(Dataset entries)
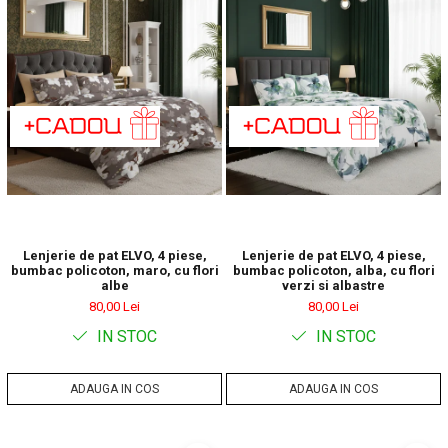
Lenjerie de pat ELVO, 4 piese,
Lenjerie de pat ELVO, 4 piese,
bumbac policoton, maro, cu flori
bumbac policoton, alba, cu flori
albe
verzi si albastre
80,00 Lei
80,00 Lei
IN STOC
IN STOC
ADAUGA IN COS
ADAUGA IN COS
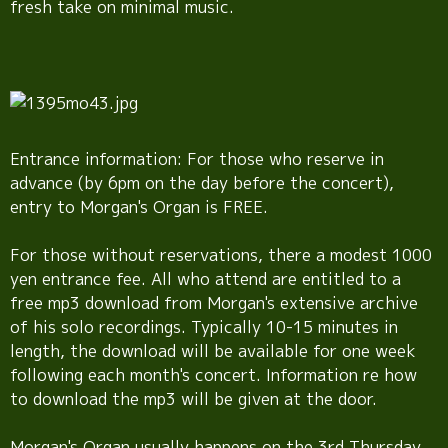
fresh take on minimal music.
Entrance information: For those who reserve in
advance (by 6pm on the day before the concert),
entry to Morgan's Organ is FREE.
For those without reservations, there a modest 1000
yen entrance fee. All who attend are entitled to a
free mp3 download from Morgan's extensive archive
of his solo recordings. Typically 10-15 minutes in
length, the download will be available for one week
following each month's concert. Information re how
to download the mp3 will be given at the door.
Morgan's Organ usually happens on the 3rd Thursday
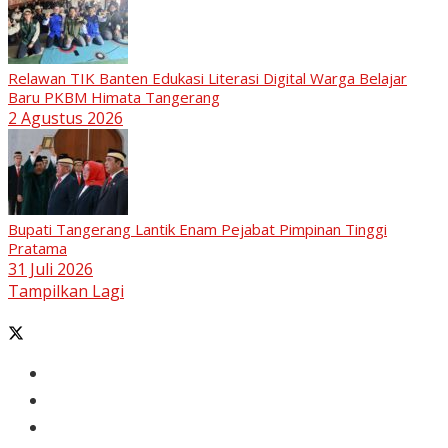
Relawan TIK Banten Edukasi Literasi Digital Warga Belajar
Baru PKBM Himata Tangerang
2 Agustus 2026
Bupati Tangerang Lantik Enam Pejabat Pimpinan Tinggi
Pratama
31 Juli 2026
Tampilkan Lagi
Banten
Tangerang
Ekonomi & Bisnis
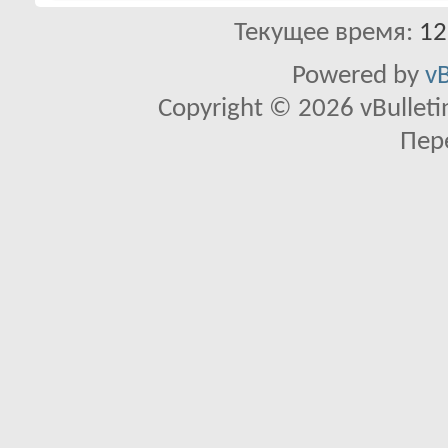
Текущее время:
12
Powered by
vB
Copyright © 2026 vBulletin 
Пер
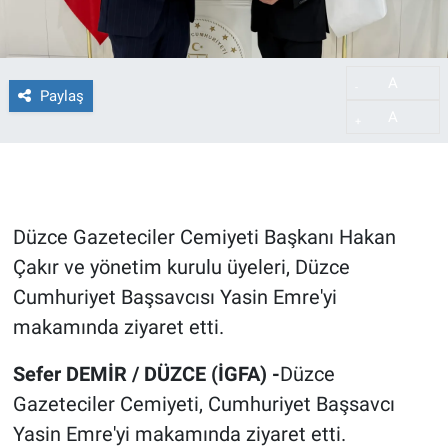
A
-
Paylaş
A
+
Düzce Gazeteciler Cemiyeti Başkanı Hakan
Çakır ve yönetim kurulu üyeleri, Düzce
Cumhuriyet Başsavcısı Yasin Emre'yi
makamında ziyaret etti.
Sefer DEMİR / DÜZCE (İGFA) -
Düzce
Gazeteciler Cemiyeti, Cumhuriyet Başsavcı
Yasin Emre'yi makamında ziyaret etti.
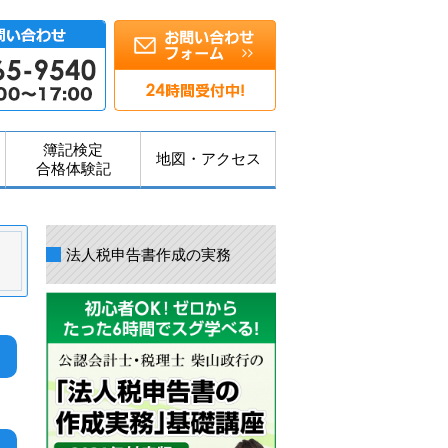
簿記検定
地図・アクセス
合格体験記
法人税申告書作成の実務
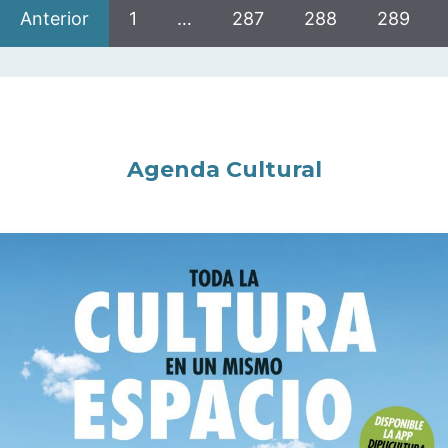
Anterior
1
…
287
288
289
Agenda Cultural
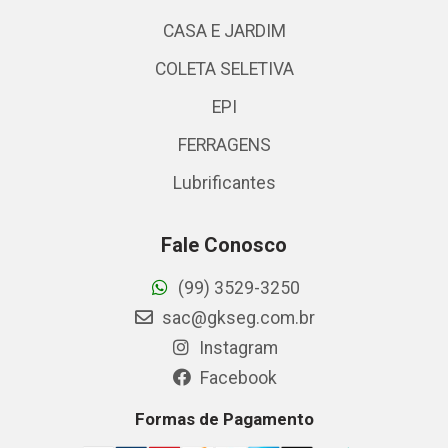
CASA E JARDIM
COLETA SELETIVA
EPI
FERRAGENS
Lubrificantes
Fale Conosco
(99) 3529-3250
sac@gkseg.com.br
Instagram
Facebook
Formas de Pagamento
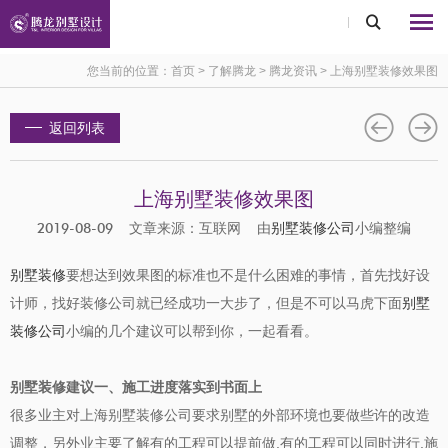
您当前的位置：
首页
>
了解腾龙
>
腾龙资讯
>
上海别墅装修效果图
返回列表
上海别墅装修效果图
2019-08-09 文章来源：互联网 由
别墅装修公司
小编整编
别墅装修
要想达到效果图的标准也不是什么困难的事情，首先找好设
计师，找好装修公司就已经成功一大步了，但是不可以马虎下面
别墅
装修公司
小编的几个建议可以帮到你，一起看看。
别墅装修建议一、施工进度落实到书面上
很多业主对上海别墅装修公司要求别墅的外部环境也要做些许的改造
调整，另外业主要了解有的工程可以提前做
,
有的工程可以同时进行
,
施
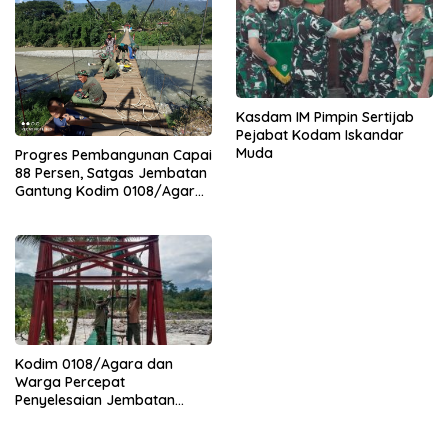
Kasdam IM Pimpin Sertijab
Pejabat Kodam Iskandar
Muda
Progres Pembangunan Capai
88 Persen, Satgas Jembatan
Gantung Kodim 0108/Agara
Percepat Akses Warga Ds.
Kuning Abadi Aceh Tenggara
Kodim 0108/Agara dan
Warga Percepat
Penyelesaian Jembatan
Gantung di Ds. Jambur
Mamang Aceh Tenggara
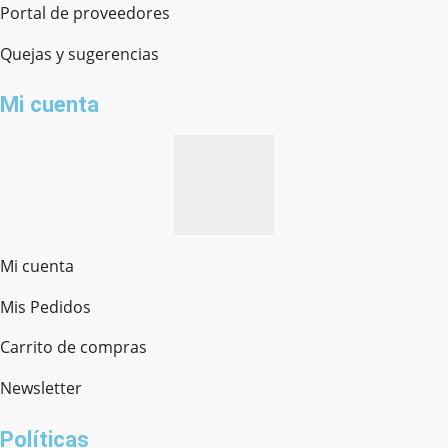
Portal de proveedores
Quejas y sugerencias
Mi cuenta
Mi cuenta
Mis Pedidos
Ferretería Onofre
Chat en línea · Respondemos rápido
Carrito de compras
Newsletter
¿cómo te llamas?
Políticas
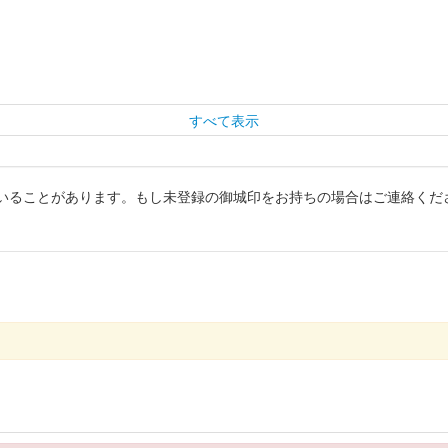
すべて表示
いることがあります。もし未登録の御城印をお持ちの場合はご連絡くだ
ピンク紙版。右上の文言は複数パターンがあり、購入時に自分の好きな
 銀色
令和八年 新春版
セット販売もあり。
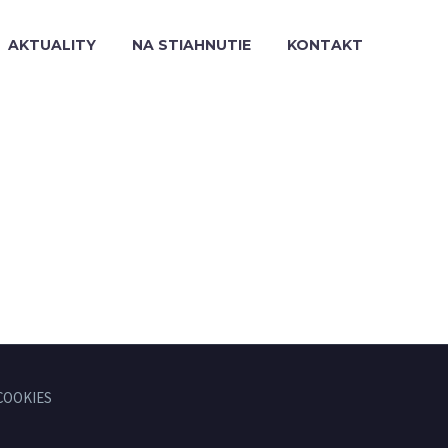
AKTUALITY
NA STIAHNUTIE
KONTAKT
COOKIES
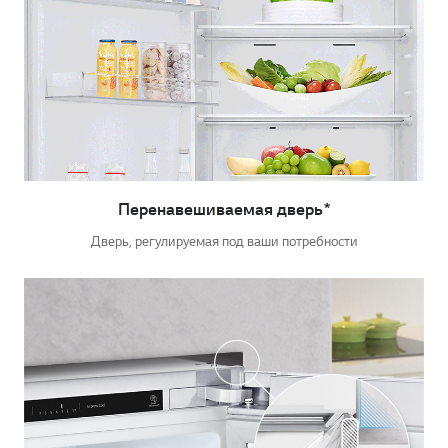
Перенавешиваемая дверь*
Дверь, регулируемая под ваши потребности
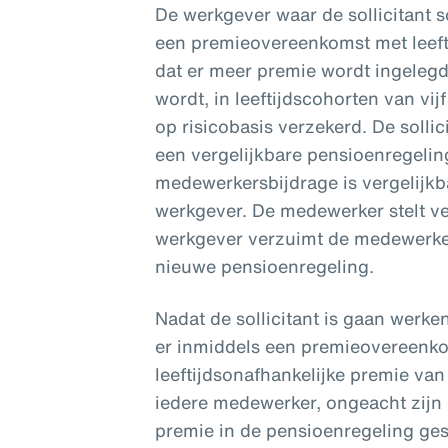
De werkgever waar de sollicitant s
een premieovereenkomst met leeftij
dat er meer premie wordt ingele
wordt, in leeftijdscohorten van vi
op risicobasis verzekerd. De sollic
een vergelijkbare pensioenregelin
medewerkersbijdrage is vergelijk
werkgever. De medewerker stelt v
werkgever verzuimt de medewerker
nieuwe pensioenregeling.
Nadat de sollicitant is gaan werke
er inmiddels een premieovereenko
leeftijdsonafhankelijke premie van 
iedere medewerker, ongeacht zijn o
premie in de pensioenregeling ges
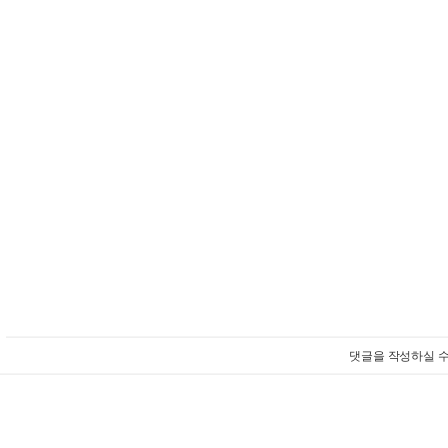
댓글을 작성하실 수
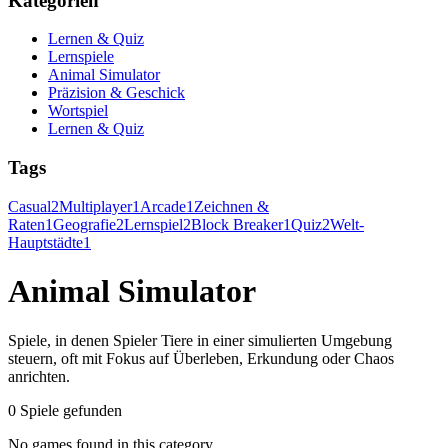
Kategorien
Lernen & Quiz
Lernspiele
Animal Simulator
Präzision & Geschick
Wortspiel
Lernen & Quiz
Tags
Casual
2
Multiplayer
1
Arcade
1
Zeichnen &
Raten
1
Geografie
2
Lernspiel
2
Block Breaker
1
Quiz
2
Welt-
Hauptstädte
1
Animal Simulator
Spiele, in denen Spieler Tiere in einer simulierten Umgebung
steuern, oft mit Fokus auf Überleben, Erkundung oder Chaos
anrichten.
0 Spiele gefunden
No games found in this category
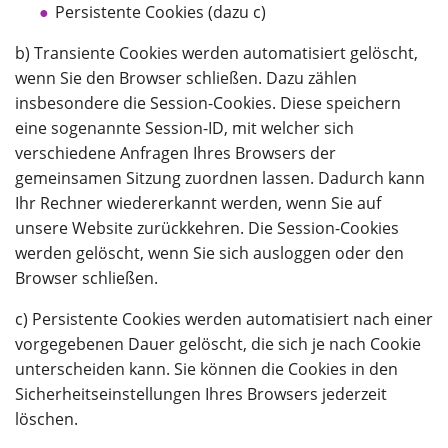
Persistente Cookies (dazu c)
b) Transiente Cookies werden automatisiert gelöscht,
wenn Sie den Browser schließen. Dazu zählen
insbesondere die Session-Cookies. Diese speichern
eine sogenannte Session-ID, mit welcher sich
verschiedene Anfragen Ihres Browsers der
gemeinsamen Sitzung zuordnen lassen. Dadurch kann
Ihr Rechner wiedererkannt werden, wenn Sie auf
unsere Website zurückkehren. Die Session-Cookies
werden gelöscht, wenn Sie sich ausloggen oder den
Browser schließen.
c) Persistente Cookies werden automatisiert nach einer
vorgegebenen Dauer gelöscht, die sich je nach Cookie
unterscheiden kann. Sie können die Cookies in den
Sicherheitseinstellungen Ihres Browsers jederzeit
löschen.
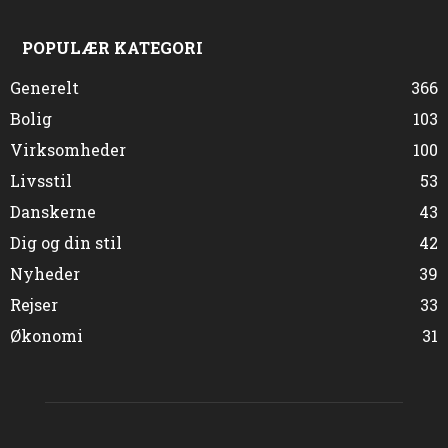
POPULÆR KATEGORI
Generelt
366
Bolig
103
Virksomheder
100
Livsstil
53
Danskerne
43
Dig og din stil
42
Nyheder
39
Rejser
33
Økonomi
31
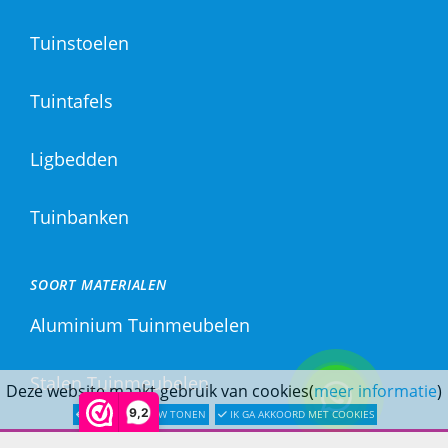
Tuinstoelen
Tuintafels
Ligbedden
Tuinbanken
SOORT MATERIALEN
Aluminium Tuinmeubelen
Stalen Tuinmeubelen
Deze website maakt gebruik van cookies(
meer informatie
)
9,2
LATER OPNIEUW TONEN
IK GA AKKOORD MET COOKIES
RVS Tuinmeubelen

What to work on: Leaving out every picture, repeat exactly the lines of the records from the start through the line that has "Morgan's Organ usually".

Response:
Lenjerie de pat ELVO, 4 piese,
Lenjerie de pat ELVO, 4 piese,
bumbac policoton, maro, cu flori
bumbac policoton, alba, cu flori
albe
verzi si albastre
80,00 Lei
80,00 Lei
IN STOC
IN STOC
ADAUGA IN COS
ADAUGA IN COS
fresh take on minimal music.
Entrance information: For those who reserve in
advance (by 6pm on the day before the concert),
entry to Morgan's Organ is FREE.
For those without reservations, there a modest 1000
yen entrance fee. All who attend are entitled to a
free mp3 download from Morgan's extensive archive
of his solo recordings. Typically 10-15 minutes in
length, the download will be available for one week
following each month's concert. Information re how
to download the mp3 will be given at the door.
Morgan's Organ usually happens on the 3rd Thursday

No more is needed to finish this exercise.